The gene of “laziness” has been identified in mice

A gene related to physical inactivity in mice has been discovered by researchers at the University of Missuori. This discovery could be useful to develop new methods to counteract sedentary behavior even in humans.

As is well known, regular physical activity is essential for a good level of health and sedentariness is one of the main characteristics that can trigger certain diseases. It is not the first research to show that genes can play a role in physical inactivity but no particular gene has ever been identified.

Frank Booth, a professor at the MU College of Veterinary Medicine, was able to discover, together with colleagues, the Alpha gene inhibitor of protein kinase, a genus that according to the same researchers “plays a significant role” in the context of physical inactivity.

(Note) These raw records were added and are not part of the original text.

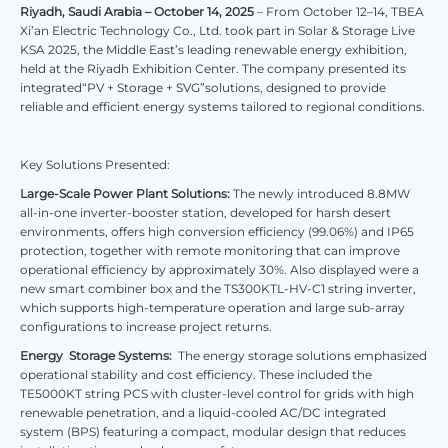
Riyadh, Saudi Arabia – October 14, 2025
– From October 12–14, TBEA
Xi’an Electric Technology Co., Ltd. took part in Solar & Storage Live
KSA 2025, the Middle East’s leading renewable energy exhibition,
held at the Riyadh Exhibition Center. The company presented its
integrated“PV + Storage + SVG”solutions, designed to provide
reliable and efficient energy systems tailored to regional conditions.
Key Solutions Presented:
Large-Scale Power Plant Solutions:
The newly introduced 8.8MW
all-in-one inverter-booster station, developed for harsh desert
environments, offers high conversion efficiency (99.06%) and IP65
protection, together with remote monitoring that can improve
operational efficiency by approximately 30%. Also displayed were a
new smart combiner box and the TS300KTL-HV-C1 string inverter,
which supports high-temperature operation and large sub-array
configurations to increase project returns.
Energy Storage Systems:
The energy storage solutions emphasized
operational stability and cost efficiency. These included the
TE5000KT string PCS with cluster-level control for grids with high
renewable penetration, and a liquid-cooled AC/DC integrated
system (BPS) featuring a compact, modular design that reduces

Experiments have been carried out on several dozen mice. Over the past 10 years, the researcher has selected cats by dividing them into those that ran more or ran less on wheels. After obtaining a sufficient level of selection between active and “lazy” mice, the researcher checked for any differences in their genetic composition and found that the Alpha protein kinase inhibitor gene was much less present in lazy rats.

Most likely there are other genes involved but these results may pave the way for future research to identify all genes involved in physical inactivity in humans as well. Once identified, therapies could be developed to prevent the occurrence of diseases even before they develop.